__Data shown__:
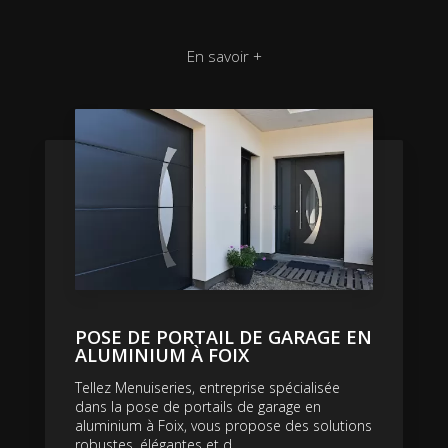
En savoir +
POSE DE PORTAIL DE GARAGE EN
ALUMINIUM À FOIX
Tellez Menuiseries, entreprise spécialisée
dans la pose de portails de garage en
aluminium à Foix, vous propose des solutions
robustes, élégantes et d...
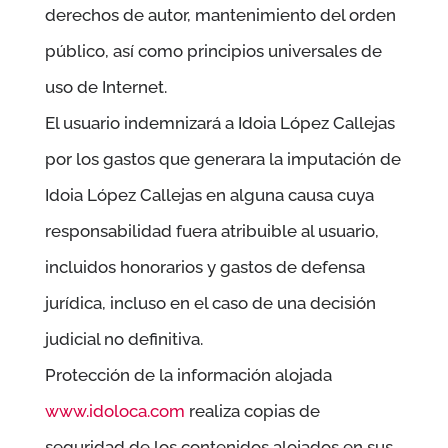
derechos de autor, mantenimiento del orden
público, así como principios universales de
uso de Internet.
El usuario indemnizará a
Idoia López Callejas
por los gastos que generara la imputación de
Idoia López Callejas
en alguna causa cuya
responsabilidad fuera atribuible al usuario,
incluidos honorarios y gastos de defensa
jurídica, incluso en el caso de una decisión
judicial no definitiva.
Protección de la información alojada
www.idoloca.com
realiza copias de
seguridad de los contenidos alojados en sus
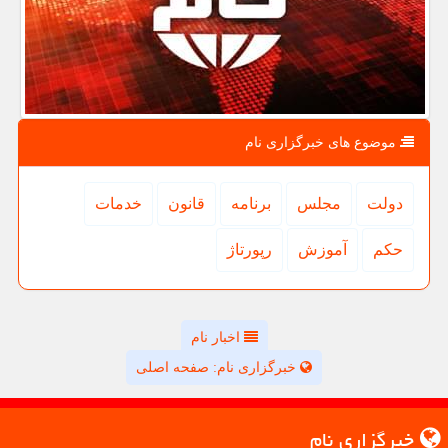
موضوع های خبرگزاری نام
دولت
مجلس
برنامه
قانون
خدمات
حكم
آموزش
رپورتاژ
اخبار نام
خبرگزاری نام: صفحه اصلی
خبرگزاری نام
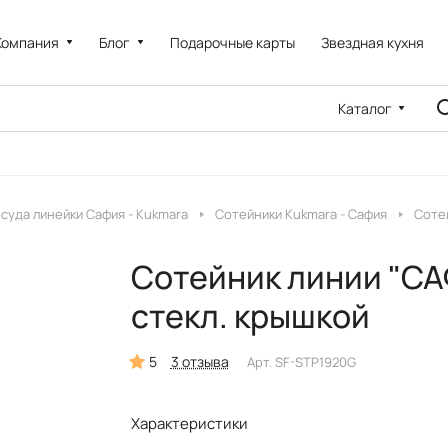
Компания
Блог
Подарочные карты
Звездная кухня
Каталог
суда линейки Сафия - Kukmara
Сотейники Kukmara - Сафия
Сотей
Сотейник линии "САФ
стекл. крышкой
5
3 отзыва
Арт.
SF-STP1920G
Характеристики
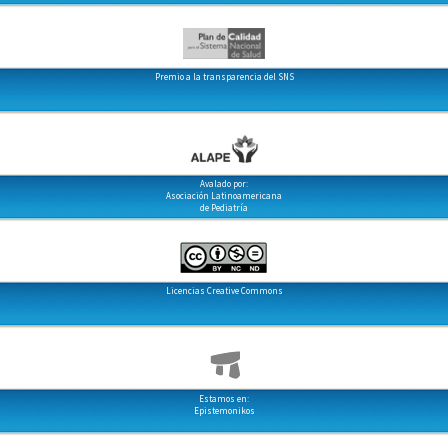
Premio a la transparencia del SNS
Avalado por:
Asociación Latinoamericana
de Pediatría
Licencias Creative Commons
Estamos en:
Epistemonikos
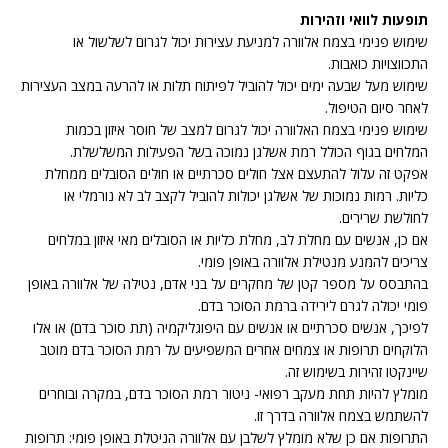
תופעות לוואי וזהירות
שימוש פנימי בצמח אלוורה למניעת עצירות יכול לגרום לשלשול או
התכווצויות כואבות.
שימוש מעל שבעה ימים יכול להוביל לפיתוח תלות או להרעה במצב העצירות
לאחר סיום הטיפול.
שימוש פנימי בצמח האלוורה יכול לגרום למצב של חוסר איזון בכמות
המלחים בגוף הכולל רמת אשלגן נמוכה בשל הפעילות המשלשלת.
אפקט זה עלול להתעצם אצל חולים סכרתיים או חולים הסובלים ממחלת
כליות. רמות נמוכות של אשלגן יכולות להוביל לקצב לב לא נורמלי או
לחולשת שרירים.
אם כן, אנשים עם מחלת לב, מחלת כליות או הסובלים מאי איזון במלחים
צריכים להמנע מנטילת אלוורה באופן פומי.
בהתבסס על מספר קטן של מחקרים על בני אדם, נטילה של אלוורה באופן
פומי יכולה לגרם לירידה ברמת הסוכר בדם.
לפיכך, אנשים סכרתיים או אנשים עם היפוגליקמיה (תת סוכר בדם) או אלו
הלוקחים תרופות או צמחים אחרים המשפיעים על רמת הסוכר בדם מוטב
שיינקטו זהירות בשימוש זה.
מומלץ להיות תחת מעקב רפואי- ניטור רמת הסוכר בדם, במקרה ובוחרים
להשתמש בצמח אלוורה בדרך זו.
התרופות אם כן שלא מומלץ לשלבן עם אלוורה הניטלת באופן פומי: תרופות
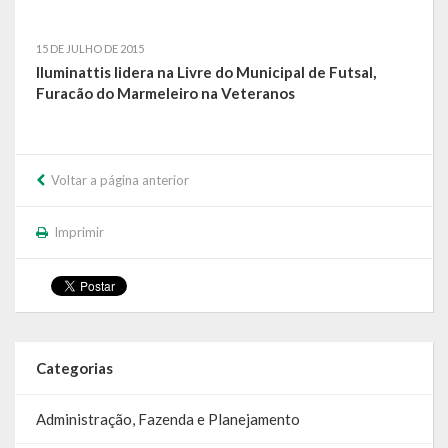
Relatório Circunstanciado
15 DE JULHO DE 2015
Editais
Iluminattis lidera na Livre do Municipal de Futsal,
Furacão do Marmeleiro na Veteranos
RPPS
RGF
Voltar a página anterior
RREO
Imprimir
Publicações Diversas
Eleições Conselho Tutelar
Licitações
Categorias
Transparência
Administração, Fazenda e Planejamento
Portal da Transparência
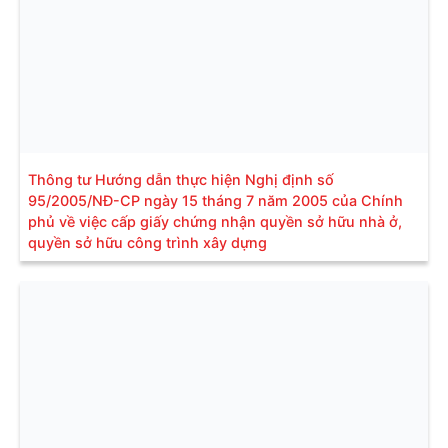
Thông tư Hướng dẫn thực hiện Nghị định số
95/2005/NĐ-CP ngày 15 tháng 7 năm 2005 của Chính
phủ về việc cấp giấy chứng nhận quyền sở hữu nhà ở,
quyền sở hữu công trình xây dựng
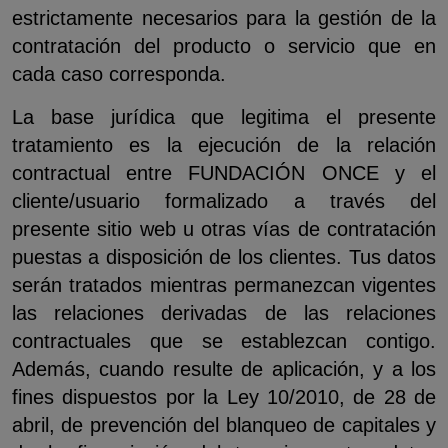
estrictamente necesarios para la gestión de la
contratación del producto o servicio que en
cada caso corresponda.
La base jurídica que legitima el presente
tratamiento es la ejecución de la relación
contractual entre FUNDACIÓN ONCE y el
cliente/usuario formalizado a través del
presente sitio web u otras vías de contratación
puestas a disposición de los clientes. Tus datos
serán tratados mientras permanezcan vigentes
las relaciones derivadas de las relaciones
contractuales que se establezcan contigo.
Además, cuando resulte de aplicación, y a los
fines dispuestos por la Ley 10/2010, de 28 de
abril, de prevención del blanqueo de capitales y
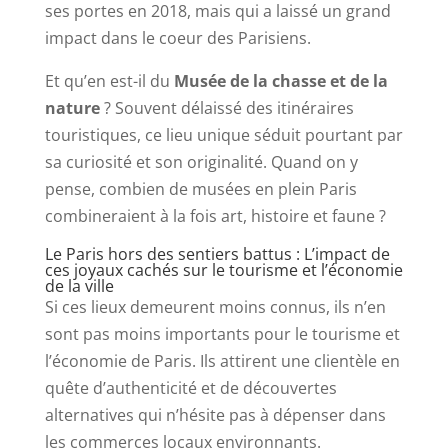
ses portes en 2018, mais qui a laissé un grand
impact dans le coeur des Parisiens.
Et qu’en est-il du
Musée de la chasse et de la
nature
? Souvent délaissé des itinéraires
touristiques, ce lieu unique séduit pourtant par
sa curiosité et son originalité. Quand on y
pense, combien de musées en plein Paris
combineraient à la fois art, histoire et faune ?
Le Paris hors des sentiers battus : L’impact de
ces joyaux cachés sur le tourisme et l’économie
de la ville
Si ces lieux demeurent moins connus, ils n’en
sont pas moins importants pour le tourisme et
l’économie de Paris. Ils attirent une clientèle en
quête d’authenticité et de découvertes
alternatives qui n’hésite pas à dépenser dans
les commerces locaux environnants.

...

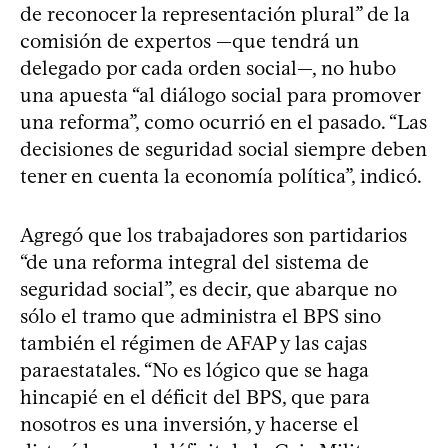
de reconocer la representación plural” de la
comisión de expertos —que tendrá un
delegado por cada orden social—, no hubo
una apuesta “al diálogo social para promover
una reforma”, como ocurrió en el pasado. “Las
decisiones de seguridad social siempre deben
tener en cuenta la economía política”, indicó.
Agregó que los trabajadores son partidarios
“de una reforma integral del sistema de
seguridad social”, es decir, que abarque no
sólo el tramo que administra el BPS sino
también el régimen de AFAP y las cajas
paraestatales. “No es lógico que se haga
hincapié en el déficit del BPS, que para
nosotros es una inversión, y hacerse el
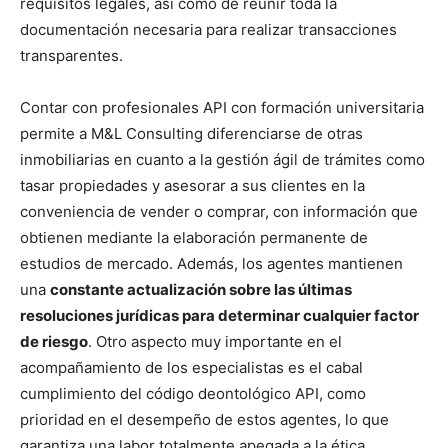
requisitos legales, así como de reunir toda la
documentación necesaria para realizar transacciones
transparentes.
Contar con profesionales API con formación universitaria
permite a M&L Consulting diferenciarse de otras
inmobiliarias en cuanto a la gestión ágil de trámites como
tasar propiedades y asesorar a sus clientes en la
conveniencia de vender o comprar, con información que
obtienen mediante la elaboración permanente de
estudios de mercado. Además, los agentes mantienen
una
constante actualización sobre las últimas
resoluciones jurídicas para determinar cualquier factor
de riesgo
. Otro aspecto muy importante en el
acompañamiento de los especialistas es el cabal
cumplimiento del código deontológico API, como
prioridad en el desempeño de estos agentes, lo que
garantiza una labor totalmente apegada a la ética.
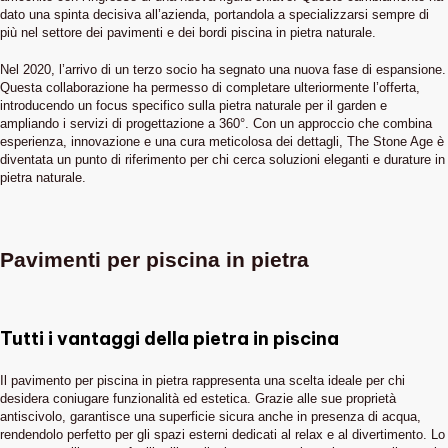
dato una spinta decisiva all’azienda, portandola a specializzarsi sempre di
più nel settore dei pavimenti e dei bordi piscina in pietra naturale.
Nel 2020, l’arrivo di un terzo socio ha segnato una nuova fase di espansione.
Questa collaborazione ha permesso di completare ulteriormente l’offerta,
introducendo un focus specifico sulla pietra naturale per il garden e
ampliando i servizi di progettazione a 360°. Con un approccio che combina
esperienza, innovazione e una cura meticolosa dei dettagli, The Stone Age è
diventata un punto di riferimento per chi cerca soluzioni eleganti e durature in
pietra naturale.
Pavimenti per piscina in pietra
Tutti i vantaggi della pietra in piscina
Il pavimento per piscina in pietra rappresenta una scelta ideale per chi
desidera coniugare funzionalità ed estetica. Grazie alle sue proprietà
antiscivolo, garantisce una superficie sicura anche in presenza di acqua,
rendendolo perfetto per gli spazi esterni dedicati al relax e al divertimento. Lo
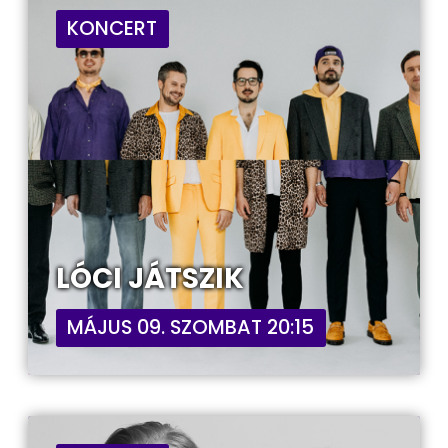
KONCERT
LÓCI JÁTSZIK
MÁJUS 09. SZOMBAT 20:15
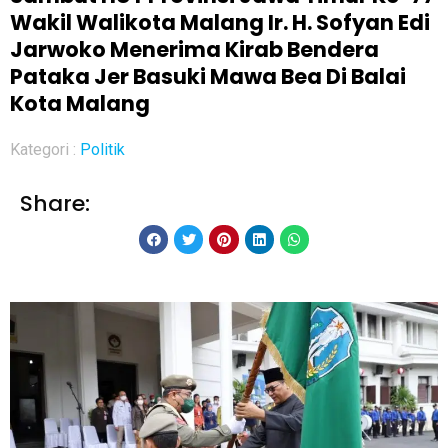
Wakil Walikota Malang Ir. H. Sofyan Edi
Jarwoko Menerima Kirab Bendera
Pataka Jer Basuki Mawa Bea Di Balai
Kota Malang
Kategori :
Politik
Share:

* * *

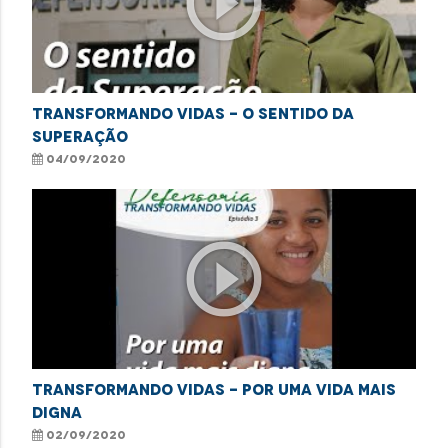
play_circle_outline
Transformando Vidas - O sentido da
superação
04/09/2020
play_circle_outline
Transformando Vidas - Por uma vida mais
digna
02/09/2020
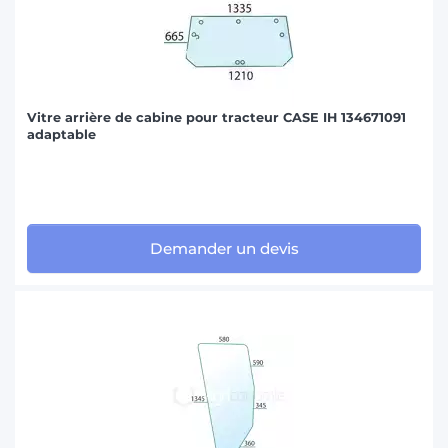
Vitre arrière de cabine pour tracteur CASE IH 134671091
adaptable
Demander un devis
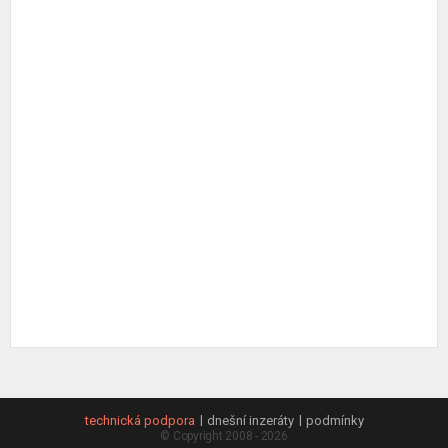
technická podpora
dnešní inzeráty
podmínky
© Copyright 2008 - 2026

__Problem description__:
In the data above, the stretch from the line with "En savoir +" through the line with "צריכים להמנע מנטילת אלוורה באופן פומי." is to be returned exactly, minus any pictures.

__Response below__:
En savoir +
POSE DE PORTAIL DE GARAGE EN
ALUMINIUM À FOIX
Tellez Menuiseries, entreprise spécialisée
dans la pose de portails de garage en
aluminium à Foix, vous propose des solutions
robustes, élégantes et d...
derechos de autor, mantenimiento del orden
público, así como principios universales de
uso de Internet.
El usuario indemnizará a
Idoia López Callejas
por los gastos que generara la imputación de
Idoia López Callejas
en alguna causa cuya
responsabilidad fuera atribuible al usuario,
incluidos honorarios y gastos de defensa
jurídica, incluso en el caso de una decisión
judicial no definitiva.
Protección de la información alojada
www.idoloca.com
realiza copias de
seguridad de los contenidos alojados en sus
موضوع های خبرگزاری نام
دولت
مجلس
برنامه
قانون
خدمات
حكم
آموزش
رپورتاژ
اخبار نام
خبرگزاری نام: صفحه اصلی
خبرگزاری نام
Компания
Блог
Подарочные карты
Звездная кухня
Каталог
суда линейки Сафия - Kukmara
Сотейники Kukmara - Сафия
Сотей
Сотейник линии "САФ
стекл. крышкой
5
3 отзыва
Арт.
SF-STP1920G
Характеристики
Premio a la transparencia del SNS
Avalado por:
Asociación Latinoamericana
de Pediatría
Licencias Creative Commons
Estamos en:
Epistemonikos
תופעות לוואי וזהירות
שימוש פנימי בצמח אלוורה למניעת עצירות יכול לגרום לשלשול או
התכווצויות כואבות.
שימוש מעל שבעה ימים יכול להוביל לפיתוח תלות או להרעה במצב העצירות
לאחר סיום הטיפול.
שימוש פנימי בצמח האלוורה יכול לגרום למצב של חוסר איזון בכמות
המלחים בגוף הכולל רמת אשלגן נמוכה בשל הפעילות המשלשלת.
אפקט זה עלול להתעצם אצל חולים סכרתיים או חולים הסובלים ממחלת
כליות. רמות נמוכות של אשלגן יכולות להוביל לקצב לב לא נורמלי או
לחולשת שרירים.
אם כן, אנשים עם מחלת לב, מחלת כליות או הסובלים מאי איזון במלחים
צריכים להמנע מנטילת אלוורה באופן פומי.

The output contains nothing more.